Pandas Higher Order Methods API - Nineya|java/go/python

Context

For methods that accept UDFs, I've been looking at a number of issues that would involve long-standing behavior changes, some I feel are quite significant:

.agg should always reduce #35725
Series.transform and DataFrame.transform should broadcast reduces (like groupby does) #18103
Series.apply and DataFrame.apply use agg for list/dict arguments
Series.agg and DataFrame.agg use apply if argument is a UDF
UDF method arguments are inconsistent #40112
Make groupby.apply dumb #39209
groupby.apply includes grouping column(s) in computation unlike groupby.agg/groupby.transform

For some of these, it is difficult to emit a FutureWarning. For example, I'm not sure how we would emit a warning changing the behavior of agg for UDFs. I've been working toward consolidating the methods for apply/agg/transform et al in pandas.core.apply, resolving consistencies as they are encountered. This is very much a work in progress, and I expect to encounter more.

Proposal

Add a new submodel pandas.core.homs with HOMs standing for "Higher Order Methods". These are methods that specify a callable function as their primary argument. Also add a new, experimental, implementation behind the option use_hom_api. Whenever possible, any changes will be contained within the pandas.core.homs module. Progress can then be made without worrying about deprecation warnings and changing behaviors. When it's ready, we can then progress as:

Add docs on the option classifying it as experimental.
Classify the option as stable.
Change the default of the option to no-default, emitting a FutureWarning when not set that the behavior of many methods will change and that users should use True.
Change the default of the option to True, keeping the option to allow users to change back if necessary.
Remove the option and old implementation.

Goals

Consistent behaviors between different Higher Order Methods
Consistent API between Higher Order Methods
Excisability: Should the project die out, it needs to be easy excise the experimental code. All changes need to be behind if get_option('use_homs_api'):.
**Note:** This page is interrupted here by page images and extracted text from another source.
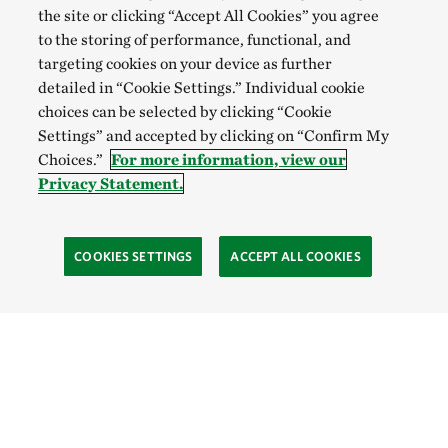
the site or clicking “Accept All Cookies” you agree
to the storing of performance, functional, and
targeting cookies on your device as further
detailed in “Cookie Settings.” Individual cookie
choices can be selected by clicking “Cookie
Settings” and accepted by clicking on “Confirm My
Choices.”
For more information, view our
Privacy Statement.
COOKIES SETTINGS
ACCEPT ALL COOKIES
Site Footer
Learn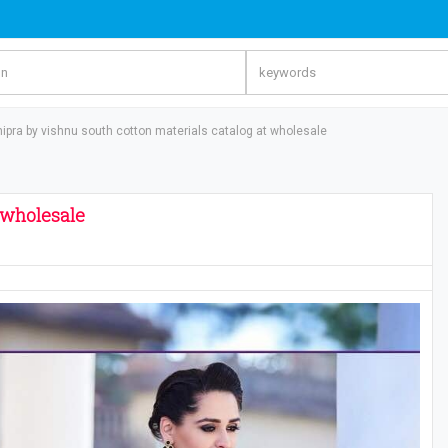
hipra by vishnu south cotton materials catalog at wholesale​
 wholesale​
Comment From: jbrockmendel

might fit on this list #12653 API: ban mutation within groupby.apply

Comment From: rhshadrach

Thanks @jbrockmendel - agreed and added.

Comment From: rhshadrach

Mentioned on the call today was how agg and apply use each other (e.g. #42833), and it was asked for some examples where the results differ. After looking again through the code, they end up with the same result more cases than I had originally thought, but here are two differences I found. I do believe there to be more (and happy to find some if these are deemed insignificant).
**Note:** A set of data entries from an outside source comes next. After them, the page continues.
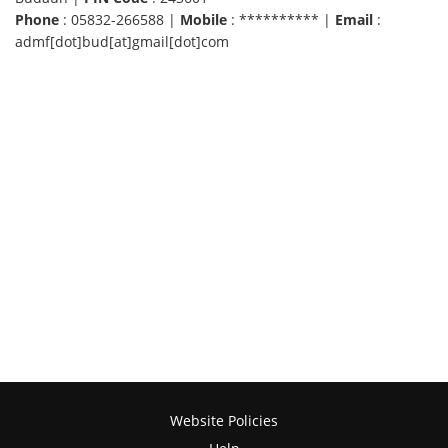
Phone
: 05832-266588 |
Mobile
: ********** |
Email
:
admf[dot]bud[at]gmail[dot]com
Website Policies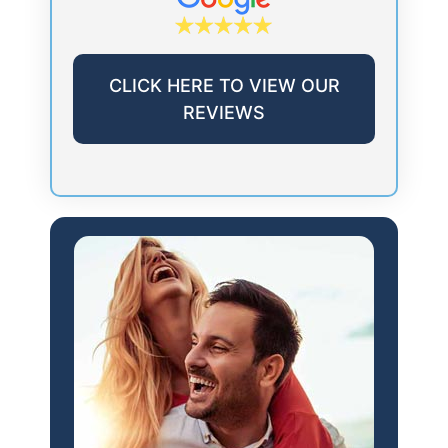
CLICK HERE TO VIEW OUR
REVIEWS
ser = pd.Series([], dtype=float)
print(ser.agg('sum'))  # Gives: 0.0
print(ser.apply('sum'))  # Gives: Series([], dtype: float64)
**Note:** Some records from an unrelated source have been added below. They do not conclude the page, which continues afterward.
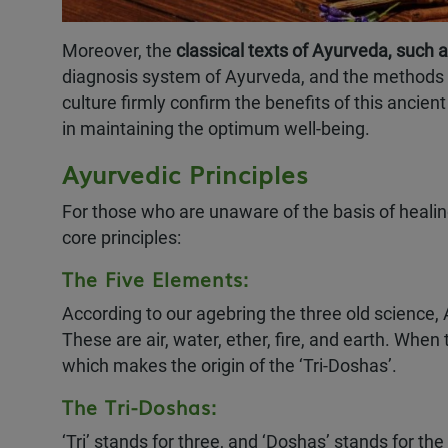
Moreover, the
classical texts of Ayurveda, such
diagnosis system of Ayurveda, and the methods of 
LIMITED TIME OFFER
culture firmly confirm the benefits of this ancie
in maintaining the optimum well-being.
Ayurvedic Principles
EARLY BIRD OFFER
60
%
OFF
For those who are unaware of the basis of heali
core principles:
Valid only for July & August
The Five Elements:
Enroll in July or August 
According to our agebring the three old science,
exclusive Early Bird Dis
These are air, water, ether, fire, and earth. Wh
which makes the origin of the ‘Tri-Doshas’.
Ayurveda & Panchakar
The Tri-Doshas:
‘Tri’ stands for three, and ‘Doshas’ stands for t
ser = pd.Series([1, 2, 3])
print(ser.agg(lambda x: x.sum()))  # Gives: 6
print(ser.apply(lambda x: x.sum()))  # Raises AttributeError

cc @jbrockmendel

Comment From: jbrockmendel

Thanks for finding the example. So if you made the changes discussed on the call, which of the behaviors in that example would change?

Comment From: rhshadrach

This got a bit long, so I'll just say first that the short version is that I think the desired behavior of agg is pretty clear, but apply sometimes isn't. I'm working on a PoC but it probably won't be ready for some time. The long version is...

I don't think any of these should change. The problem is mostly with list-likes.

ser = pd.Series([1, 2, 3])
print(ser.apply([lambda x: x.sum()]))

gives

<lambda>    6
dtype: int64

which is inconsistent with the example above. This is because apply on lists is implemented by just calling agg.

So we need to implement apply on lists. What you can't do is "just do the same thing as agg on lists, but use apply with each element of the list instead". This is because the way agg currently works on lists is to break up a DataFrame into individual Series, and then use agg with each element of the list on each Series. This poses a problem because apply and agg have different behaviors on DataFrames and Series. agg (when provided with a reducer) will always reduce dimension, DataFrame -> Series -> Scalar. On the other hand, while df.apply(foo) (when provided with a reducer) will behave just like agg (applying foo to each column), ser.apply(foo) will not (in most cases). This will attempt to apply foo to each row of the Series individually.

The upshot (if the above paragraph was even understandable) is that if you were to implement apply with lists similar to how agg with lists is implemented, df.apply([foo]) today will not behave at all like df.apply(foo). The former will do ser.apply(foo) to each Series that makes up df, which in turn will pass to each cell of df to foo individually, whereas df.apply(foo) will pass each Series to foo.

With this, I think the right thing to do is to just implement apply with lists as concatenating [df.apply(a) for a in arg] (where arg here is a list). But then you also want to do this with agg, otherwise the result of agg vs apply will have the MultiIndex columns that come out with different ordering of levels (aggregator names in level 0 vs level 1), and even if you swap the levels in the MultiIndex, the individual ordering within the levels is not the same. I've looked into this and am convinced that if we allow partial failure and duplicate column names, it is not possible to reorder reliably. The information you need, namely which columns have disappeared due to partial-failure, just isn't there.

Changing gears, the current problem with Series.agg is that it first tries apply, and then falls back to applying the given UDF to the entire Series. For numeric types when the UDF is an aggregator, I can't come up with any examples where the "try apply first" is actually successful. Using object dtypes is easy though:

ser = pd.Series([[1], [2], [3]])
print(ser.agg(lambda x: sum(x)))

This results in

0    1
1    2
2    3
dtype: int64

where I think the right result is the list [1, 2, 3]. This is easy to fix - just don't use apply at all in Series.agg.

Finally, the examples:

ser = pd.Series([], dtype=float)
print(ser.agg('sum'))  # Gives: 0.0
print(ser.apply('sum'))  # Gives: Series([], dtype: float64)

appear to me to be correct, but is inconsistent with ser.apply('sum') when the Series is non-empty. When it is non-empty, apply is identical to agg. To me it is also inconsistent that ser.apply(lambda x: x.sum()) applies to each row but ser.apply('sum') does not. But what should ser.apply('sum') do? The only answer I have is it be equivalent to ser.apply(lambda x: x.sum()) but that seems quite useless. Maybe that's okay though?